Pelas vísceras do mundo e da palavra de Débora Noal
A última noite de bate-papo no Livro Livre foi marcada por um bate-papo visceral com a psicóloga Débora Noal. Santa-mariense, Débora trabalhou em mais de 15 missões de ajuda humanitária junto à organização Médicos Sem Fronteiras ao redor do mundo.
Esteve presente em terremotos no Haiti, guerras no Sudão, na epidemia do Ebola na República Democrática do Congo e em muitos outros conflitos armados e desastres.
Todas essas experiências, até então guardadas em um diário, sua “caixa de fragilidades”, transformou-se no livro O Humano do Mundo, assunto principal do bate-papo da noite na 47ª Feira do Livro de Santa Maria.
Mediada pela jornalista Vanessa Backes e pelo professor Andrei Cerentini, a conversa trouxe memórias de Débora acerca de suas dezenas de missões, sua experiência com a escuta cuidadosa e histórias dilaceradoras que vivenciou nas suas várias missões.
“Eu costumo dizer que tenho raízes aéreas, e percebo hoje que essas raízes são muito maiores do que eu imaginava. Tenho orgulho dessa construção, uma sensação boa, com orgulho de saber que sou desse lugar”, comentou, no início do bate-papo, ao lembrar da sua ligação Santa Maria, sua cidade natal.
Débora também falou sobre como é trabalhar em uma situação extrema, como em um terremoto, onde ‘a urgência do outro é também a nossa urgência’.

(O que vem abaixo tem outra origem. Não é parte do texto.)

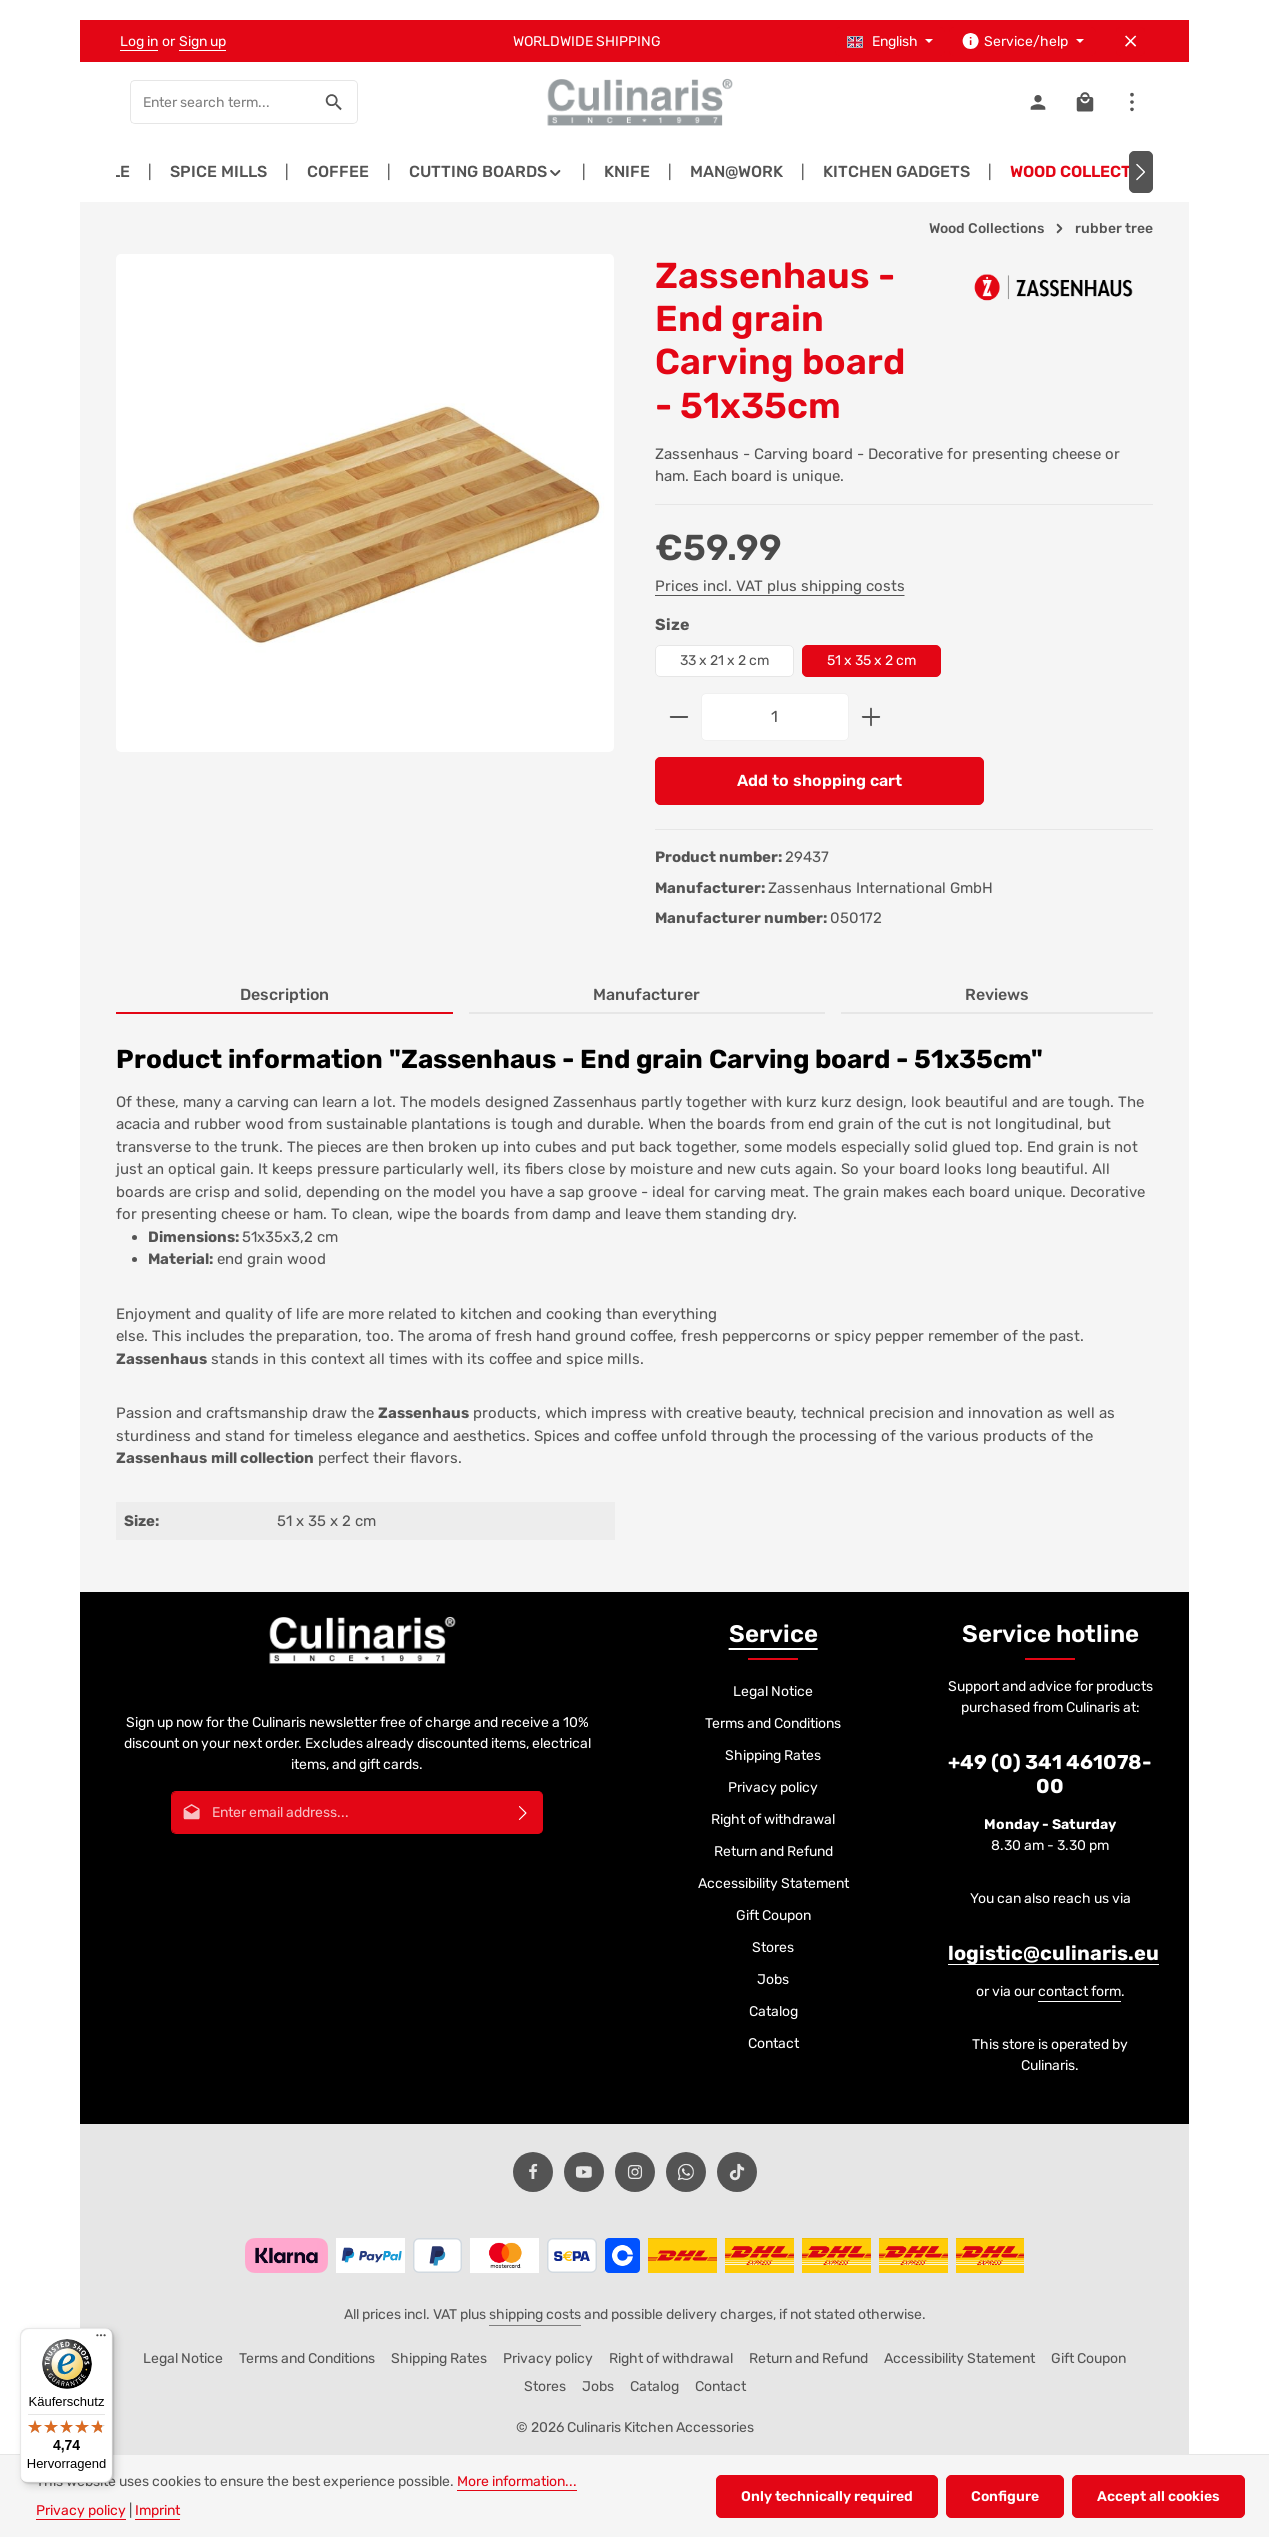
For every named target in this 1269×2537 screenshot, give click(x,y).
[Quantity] (775, 717)
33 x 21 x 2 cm (724, 660)
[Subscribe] (523, 1812)
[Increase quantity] (871, 717)
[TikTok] (737, 2172)
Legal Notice (773, 1691)
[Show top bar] (1131, 102)
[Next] (1141, 172)
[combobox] (221, 102)
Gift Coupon (773, 1915)
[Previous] (128, 172)
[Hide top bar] (1130, 41)
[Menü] (101, 2340)
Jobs (773, 1979)
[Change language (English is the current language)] (890, 41)
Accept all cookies (1158, 2496)
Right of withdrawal (773, 1819)
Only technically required (827, 2496)
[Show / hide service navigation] (1022, 41)
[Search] (334, 102)
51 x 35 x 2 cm (871, 660)
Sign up (202, 41)
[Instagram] (635, 2172)
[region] (365, 520)
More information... (517, 2481)
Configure (1005, 2496)
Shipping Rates (773, 1755)
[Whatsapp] (686, 2172)
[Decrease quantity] (678, 717)
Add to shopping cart (819, 780)
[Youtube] (584, 2172)
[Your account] (1037, 102)
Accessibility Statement (773, 1883)
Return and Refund (773, 1851)
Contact (773, 2043)
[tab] (284, 996)
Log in (139, 41)
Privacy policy (773, 1787)
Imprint (157, 2510)
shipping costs (535, 2314)
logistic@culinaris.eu (1053, 1953)
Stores (773, 1947)
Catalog (773, 2011)
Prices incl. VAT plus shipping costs (780, 586)
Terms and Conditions (773, 1723)
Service (773, 1634)
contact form (1079, 1991)
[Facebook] (533, 2172)
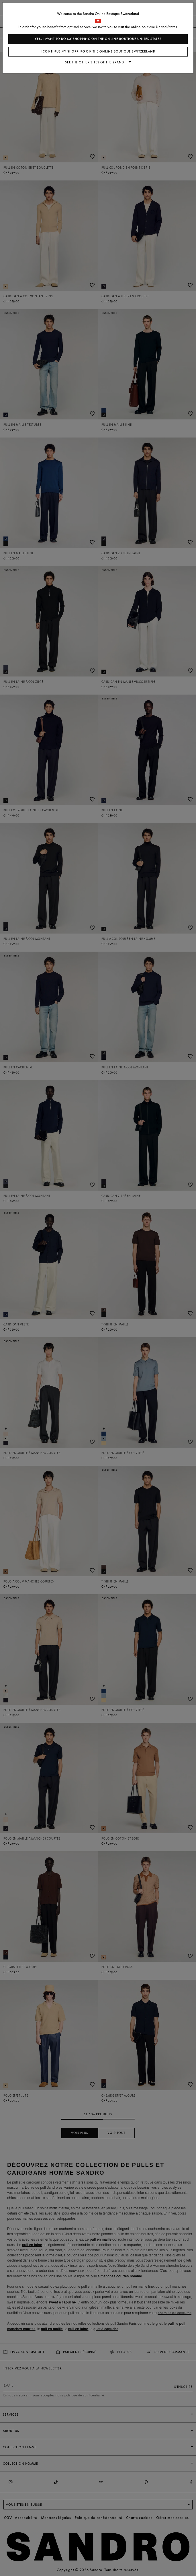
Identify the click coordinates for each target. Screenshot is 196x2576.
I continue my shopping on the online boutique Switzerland (98, 51)
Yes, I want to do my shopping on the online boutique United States (98, 39)
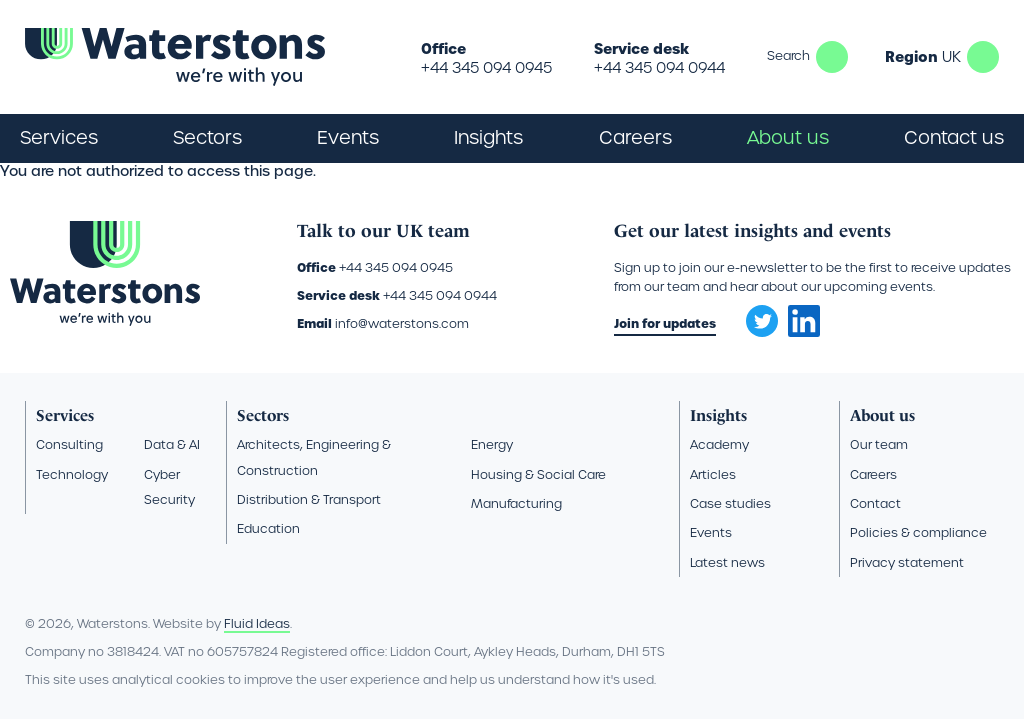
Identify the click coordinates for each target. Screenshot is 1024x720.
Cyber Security (169, 487)
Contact (875, 503)
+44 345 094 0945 (486, 68)
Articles (713, 474)
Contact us (954, 137)
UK (983, 57)
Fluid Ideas (257, 623)
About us (882, 415)
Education (268, 528)
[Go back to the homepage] (175, 57)
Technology (72, 474)
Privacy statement (907, 562)
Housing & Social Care (538, 474)
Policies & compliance (918, 532)
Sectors (263, 415)
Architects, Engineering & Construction (314, 457)
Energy (492, 444)
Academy (719, 444)
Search (832, 57)
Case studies (730, 503)
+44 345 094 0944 (659, 68)
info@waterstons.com (402, 323)
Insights (488, 137)
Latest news (727, 562)
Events (348, 137)
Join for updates (665, 323)
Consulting (69, 444)
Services (65, 415)
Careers (873, 474)
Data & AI (172, 444)
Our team (879, 444)
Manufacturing (516, 503)
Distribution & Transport (309, 499)
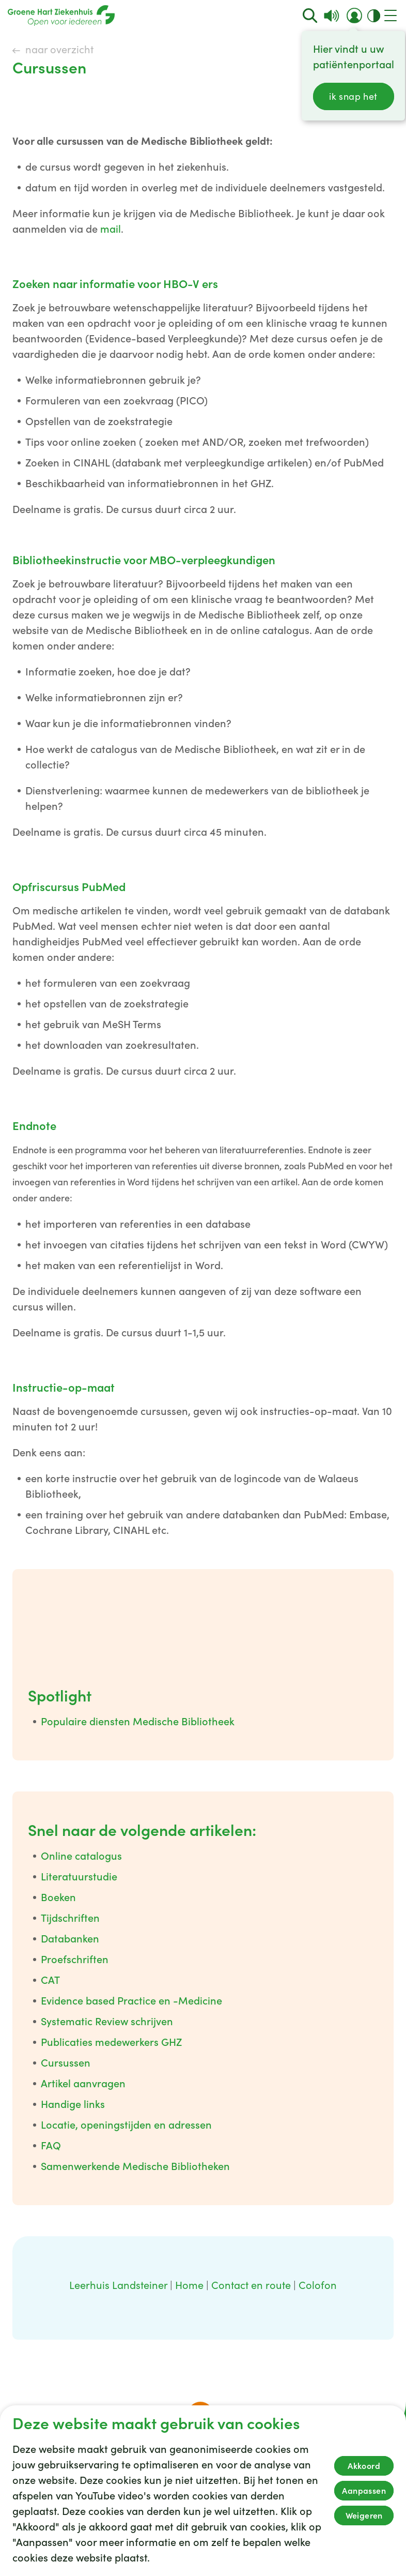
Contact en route (251, 2285)
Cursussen (65, 2063)
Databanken (70, 1939)
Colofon (318, 2285)
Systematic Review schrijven (107, 2021)
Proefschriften (74, 1959)
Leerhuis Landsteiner (118, 2285)
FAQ (51, 2145)
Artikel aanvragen (83, 2083)
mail (110, 229)
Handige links (73, 2104)
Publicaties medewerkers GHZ (111, 2042)
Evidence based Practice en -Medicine (131, 2001)
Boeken (58, 1897)
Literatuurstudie (79, 1877)
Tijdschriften (70, 1918)
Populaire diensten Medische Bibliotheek (138, 1721)
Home (189, 2285)
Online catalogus (81, 1856)
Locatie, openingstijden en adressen (126, 2125)
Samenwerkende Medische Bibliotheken (135, 2166)
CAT (50, 1980)
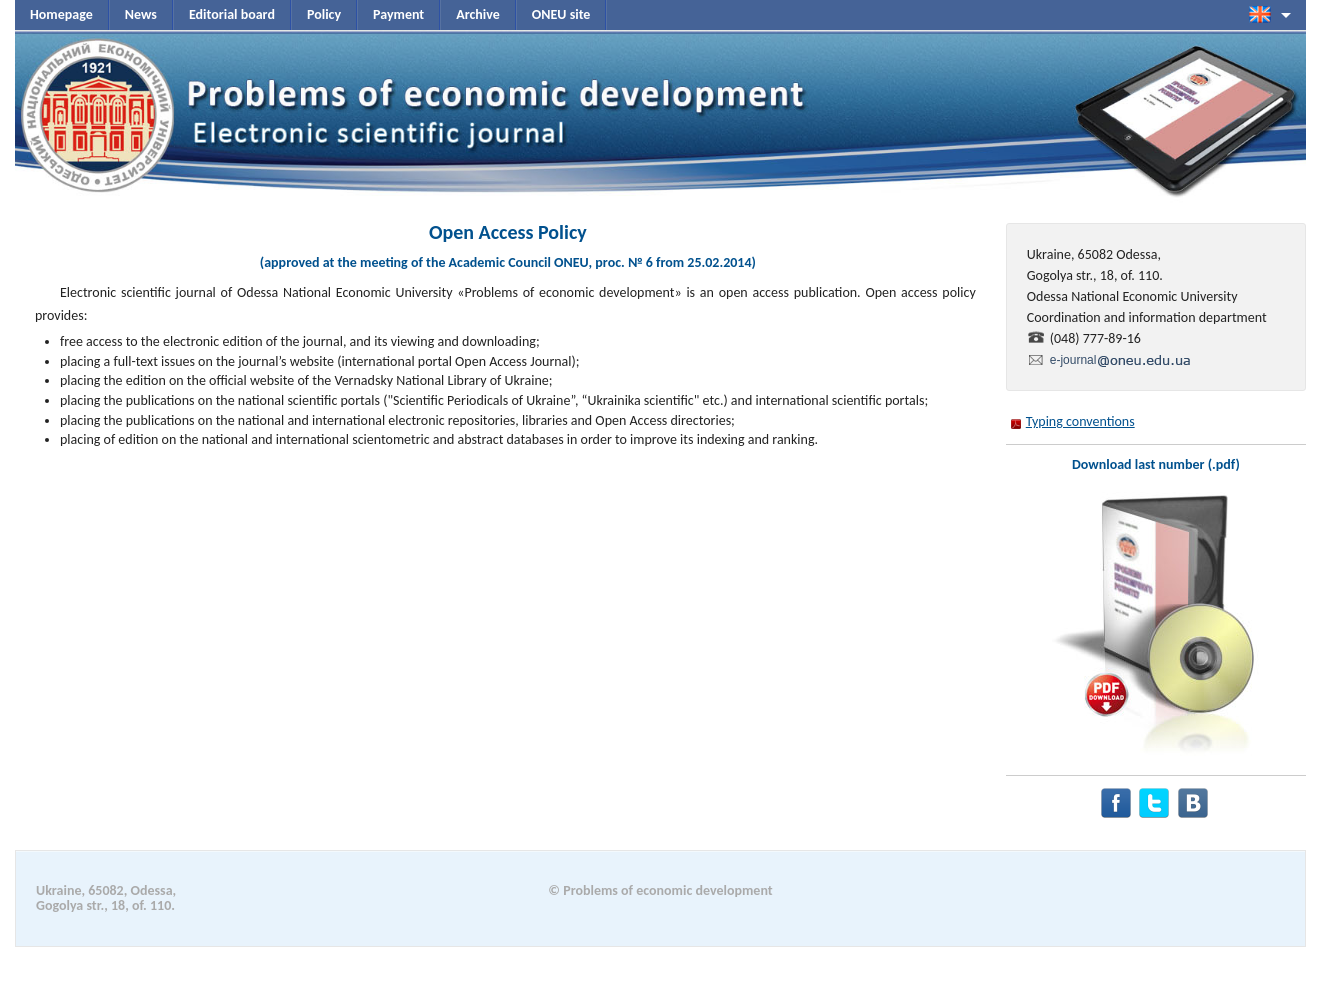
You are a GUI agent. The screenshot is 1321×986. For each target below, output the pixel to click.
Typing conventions (1080, 421)
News (141, 14)
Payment (398, 14)
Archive (478, 14)
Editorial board (232, 14)
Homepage (61, 14)
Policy (324, 14)
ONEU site (561, 14)
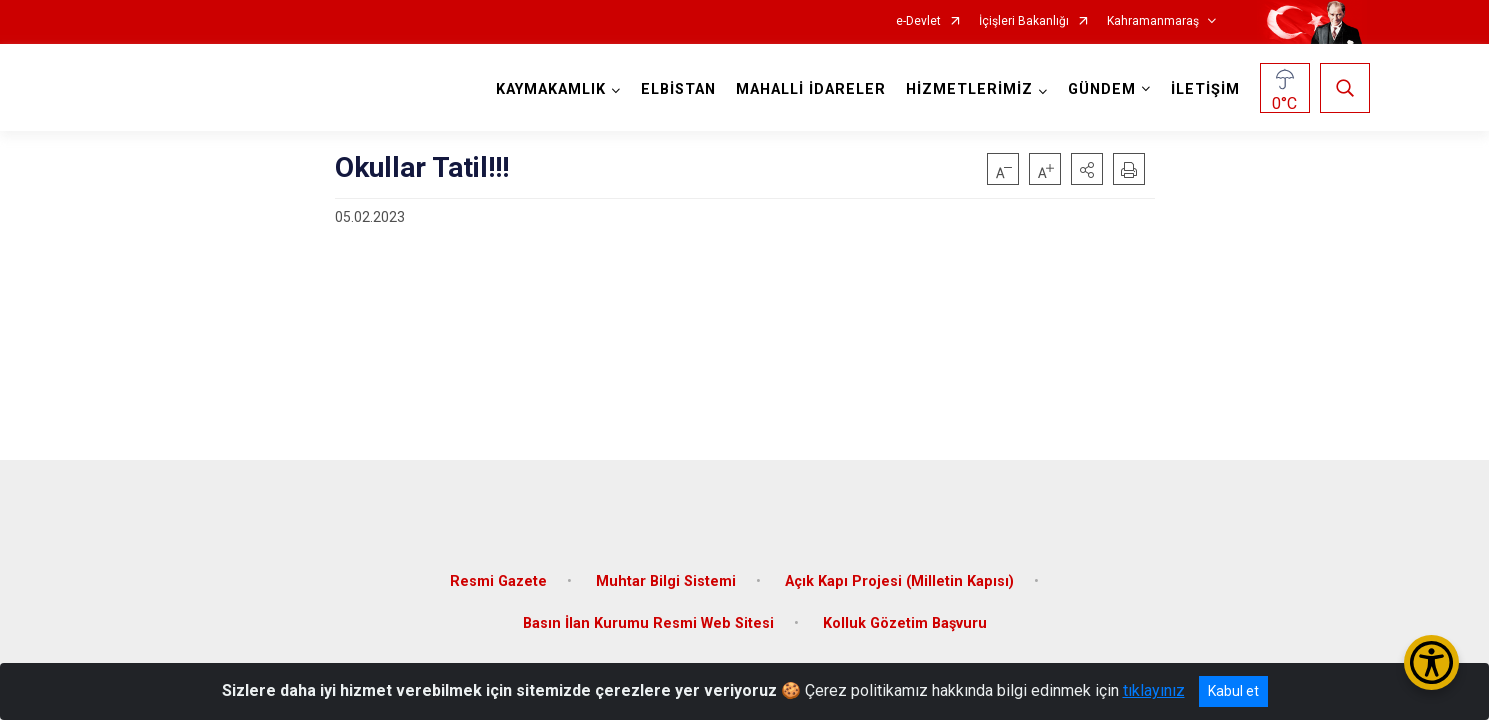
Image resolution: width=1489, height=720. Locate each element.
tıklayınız (1154, 690)
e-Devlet (918, 21)
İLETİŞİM (1202, 89)
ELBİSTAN (675, 89)
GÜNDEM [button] (1099, 89)
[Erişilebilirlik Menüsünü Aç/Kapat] (1431, 662)
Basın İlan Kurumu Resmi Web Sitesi (648, 614)
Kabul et (1233, 691)
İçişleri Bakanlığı (1024, 21)
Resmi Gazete (498, 572)
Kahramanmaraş (1153, 21)
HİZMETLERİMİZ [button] (966, 89)
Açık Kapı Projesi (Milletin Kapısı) (899, 572)
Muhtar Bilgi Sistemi (666, 572)
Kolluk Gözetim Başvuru (905, 614)
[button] (1087, 169)
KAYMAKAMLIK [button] (548, 89)
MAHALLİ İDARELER (808, 89)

‘Mesmo trabalhando em um atendimento de urgência, como o Samu, a urgência é do outro. Em um evento extremo, a urgência do outro é a tua. O chão que está tremendo num terremoto é o mesmo chão que treme pra você. O medo existe o tempo inteiro. Mas a gente não vai sem medo. A gente vai apesar dele. Se você tem algum prazer de viver nessa vida, você tem medo. Mas a sensação de cuidar do outro e fazer a diferença na vida do outro é infinitamente maior do que o medo” – reflete.
A autora relatou situações vivenciadas com o choque cultural. Débora leu um trecho do livro em que conta de Marie, personagem que conheceu em uma de suas missões. Em um relato emocionado, contou da saga da jovem que perdeu o marido e cinco dos seis filhos, além de ser violentada por dezenas de homens.
– Enquanto muitos de nós estão relaxados agora depois de um dia de trabalho, existem milhares de Maries passando pela mesma situação – comentou.
Perguntada sobre qual conselho daria para um psicólogo que gostaria de seguir os mesmos passos, Débora respondeu:
– Viva de verdade, com os cinco sentidos. Nesses lugares em que trabalhamos com a humanitária, eles querem que também falemos da gente. Precisamos ouvir, de fato, com os cinco sentidos. Por isso a minha dica é: viva de verdade. Conecte-se com você e com o que você está sentindo. Existe uma linguagem humana que não está no significado da palavra. Você só pode fazer um atendimento quando se conecta com o seu corpo, que está conectado com o corpo do outro. E aí, mesmo sem falar a mesma língua, o outro sente – reflete.
A psicóloga finalizou respondendo de que maneira busca se conectar com a esperança e com a humanidade:
– Sou uma sonhadora. Realmente acredito no humano. Tem muito mais gente afim de fazer algo diferente do que pessoas a fim de desconstruir. O que acho é que estamos desorganizados. Mas quando nos reconhecemos no lugar do outro e estabelecemos redes que produzem diferença, cada um tem um espaço nesse maquinário todo. Precisamos saber como a gente se organiza. Por isso a importância de tecer redes.